When stage 1 of the kernel jumps to second stage, it passes modified arguments: first argument (r0) remains 0 if ATAGS was found and is set to 3 to indicate, that ATAGS was not found. Second argument (r2) remains unchanged. Third argument (r2) is the current address of ATAGS (or remains unchanged if no ATAGS was found).
If support for FDT is added in the future, it must also be done carefully, so that FDT doesn't get overwritten.
At the start of the stage 2 of the kernel, there is the interrupt vector table. It's first entry is the reset vector, which is not normally unused. In our case, when stage 1 jumps to 0x0, to first instruction of stage 2, it jumps to that vector, which then calls the setup routine.

In both loader and the kernel, at the beginning of stage1 it is ensured, that only one ARM core is executing.

It's worth noting, that in first stages the loop that copies the embedded second stage is intentionally situated after the blob in the image. This way, this loop will not overwrite itself with the data it is copying, since the stage 2 is always copied to some lower address (to 0x0 in case of kernel and to 0x4000 in case of loader - we assume stage 1 won't be loaded below 0x4000).

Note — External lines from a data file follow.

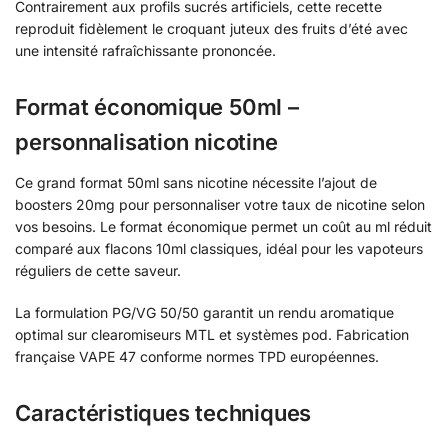
Contrairement aux profils sucrés artificiels, cette recette
reproduit fidèlement le croquant juteux des fruits d’été avec
une intensité rafraîchissante prononcée.
Format économique 50ml –
personnalisation nicotine
Ce grand format 50ml sans nicotine nécessite l’ajout de
boosters 20mg pour personnaliser votre taux de nicotine selon
vos besoins. Le format économique permet un coût au ml réduit
comparé aux flacons 10ml classiques, idéal pour les vapoteurs
réguliers de cette saveur.
La formulation PG/VG 50/50 garantit un rendu aromatique
optimal sur clearomiseurs MTL et systèmes pod. Fabrication
française VAPE 47 conforme normes TPD européennes.
Caractéristiques techniques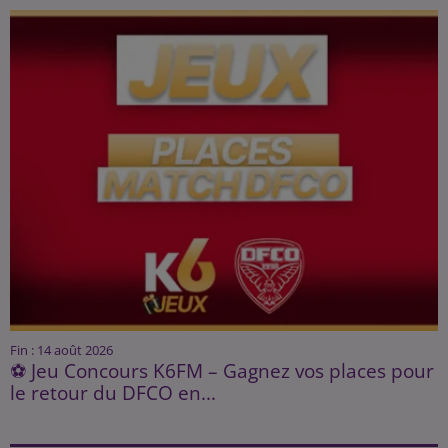
Fin : 14 août 2026
⚽ Jeu Concours K6FM – Gagnez vos places pour
le retour du DFCO en...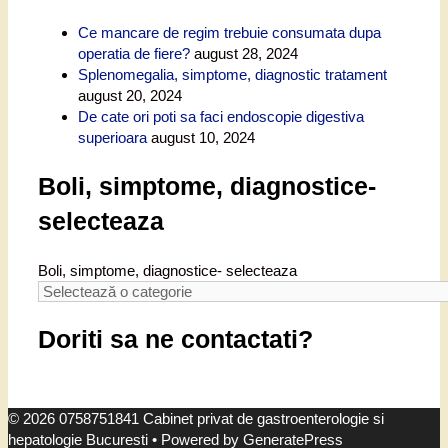
Ce mancare de regim trebuie consumata dupa
operatia de fiere?
august 28, 2024
Splenomegalia, simptome, diagnostic tratament
august 20, 2024
De cate ori poti sa faci endoscopie digestiva
superioara
august 10, 2024
Boli, simptome, diagnostice-
selecteaza
Boli, simptome, diagnostice- selecteaza
Doriti sa ne contactati?
© 2026 0758751841 Cabinet privat de gastroenterologie si
hepatologie Bucuresti
• Powered by
GeneratePress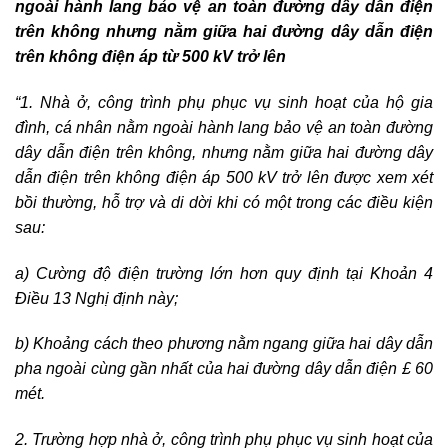
ngoài hành lang bảo vệ an toàn đường dây dẫn điện
trên không nhưng nằm giữa hai đường dây dẫn điện
trên không điện áp từ 500 kV trở lên
“1. Nhà ở, công trình phụ phục vụ sinh hoạt của hộ gia
đình, cá nhân nằm ngoài hành lang bảo vệ an toàn đường
dây dẫn điện trên không, nhưng nằm giữa hai đường dây
dẫn điện trên không điện áp 500 kV trở lên được xem xét
bồi thường, hỗ trợ và di dời khi có một trong các điều kiện
sau:
a) Cường độ điện trường lớn hơn quy định tại Khoản 4
Điều 13 Nghị định này;
b) Khoảng cách theo phương nằm ngang giữa hai dây dẫn
pha ngoài cùng gần nhất của hai đường dây dẫn điện £ 60
mét.
2. Trường hợp nhà ở, công trình phụ phục vụ sinh hoạt của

Qemu, stock RaspberryPi firmware and rpi-open-firmware all load image at different addresses. Although stock firmware is not used in this project, our loader loads kernel at 0x8000, where the stock firmware would. Because of that, it is desired, that image is able to run, regardless of where it was loaded at. This was realized by writing first stages of loader and kernel in careful, position-independent assembly. The starting address in corresponding linker scripts is irrelevant. The stage 2 blobs are embedded using .incbin assembly directive. Second stages are written normally in C and compiled as position-dependent for their respective addresses.